[SQL Connectivity] Case Study : クラスタ化された構成の SQL Server 2008 Service Pack 1 以前のバージョンの名前付きインスタンスに Windows Vista 以降から接続できない


横井 羽衣子 (よこい ういこ)
SQL Developer Support Engineer
– Data Access

皆様ごきげんよう。本日は、「クラスタ化された構成の SQL Server 2008 Service Pack 1 以前のバージョンの名前付きインスタンスに Windows Vista 以降から接続できない」という現象についてお知らせいたします。

【今日のお題】
名前付きインスタンスが動作しているクラスタ化された SQL Server の環境に対し、Windows XP からは正常に接続ができるのに、Windows Vista 以降では接続時に以下のエラーが発生してしまう。なお、SQL Server Browser サービスを用いて接続することを想定している。
SQL Server のバージョンは、2005 と、2008 サービス パックなしの環境でも同一の事象が発生する。

接続できませんでした。
SQLState: ‘01000’
SQL Serverエラー: 11004
[Microsoft][ODBC SQL Server Driver][TCP/IP Sockets]ConnectionOpen(Connect()) 接続できませんでした。
SQLState: ‘08001’
SQL Server エラー: 6
[Microsoft][ODBC SQL Server Server Driver][TCP/IP Sockets]指定された SQL Serverが見つかりません。

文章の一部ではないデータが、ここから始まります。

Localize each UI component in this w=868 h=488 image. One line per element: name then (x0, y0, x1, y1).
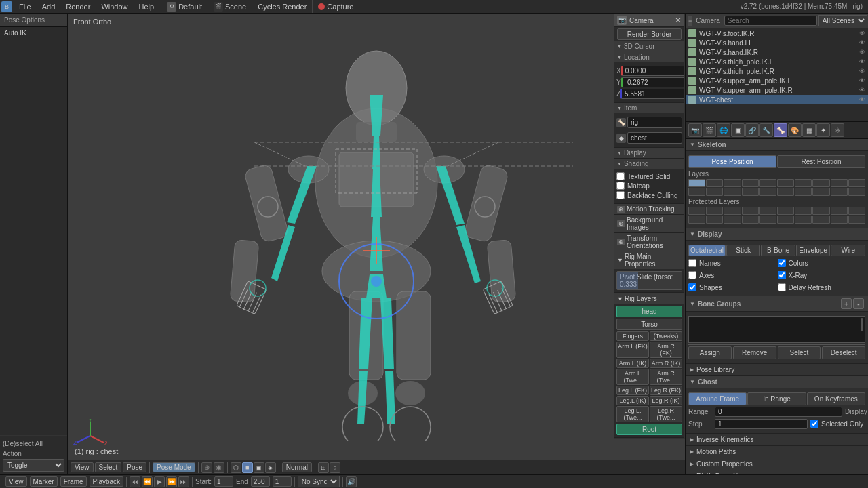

Windows Firewall ログを取ってみてみたところ、SQL Server Browser サービスの利用する UDP 1434 あてのパケットがファイアウォールまで到達している状況だった。取り急ぎ、クライアントアプリケーションで、接続先インスタンスのポート番号を指定してみたところ、接続はできるようになったが、この対処の妥当性などについても不安。

この現象について

以下の条件がそろった場合に、上記エラーが発生します。これらの条件は、AND 条件です。

・SQL Server のバージョンが 2000 および 2005、2008 サービス パックなしの環境
・クラスタ構成
・名前付きインスタンス
・Windows Vista 以降のバージョンから接続を実施する

クラスタ構成の場合、接続先の IP アドレスは物理 IP と仮想 IP が存在しますが、Windows Vista 以降のセキュリティ強化されたファイアウォールは、通信パケットの IP アドレスが両者の IP で合致しない(厳密なソース マッピングが出来ない)ために、応答パケットを破棄してしまいます。
これにより、上記のようなエラーが発生することになります。

クライアント OS として Windows Vista がリリースされて以降、弊社研究開発本部ではこの動作を問題として認識し、SQL Server 側で対処を実施しました。
しかしながら、SQL Server 2008 サービス パック 1 以降から対処がなされているため、SQL Server 2005 (全サービス パックのバージョン) および SQL Server 2008 RTM (サービス パック適用なし) から SQL Server 2008 サービス パック 1 より前のバージョンにおいては、例外のプログラムやリモート IP を登録いただく運用回避を取っていただく必要があります。 

対処方法

ご利用の SQL Server によって、それぞれ以下のように対処いただく必要があります。

SQL Server 2000、2005
… 上記シナリオの対処の通り、クライアントマシン側で例外のプログラムやリモート IP を登録します。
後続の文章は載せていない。